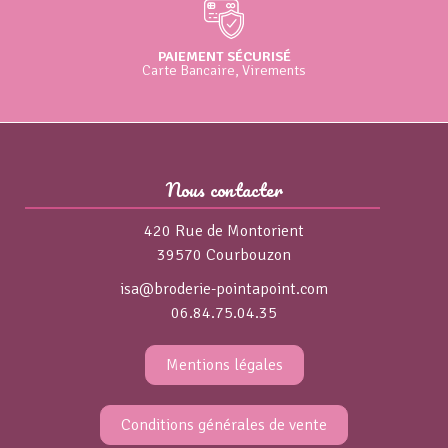
PAIEMENT SÉCURISÉ
Carte Bancaire, Virements
Nous contacter
420 Rue de Montorient
39570 Courbouzon
isa@broderie-pointapoint.com
06.84.75.04.35
Mentions légales
Conditions générales de vente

**What you have to do**
Take the line that holds "Mentions légales" as the first and the last line of the material as the final one. Print that span exactly, both ends included.

**Solution to this problem**
Mentions légales
Conditions générales de vente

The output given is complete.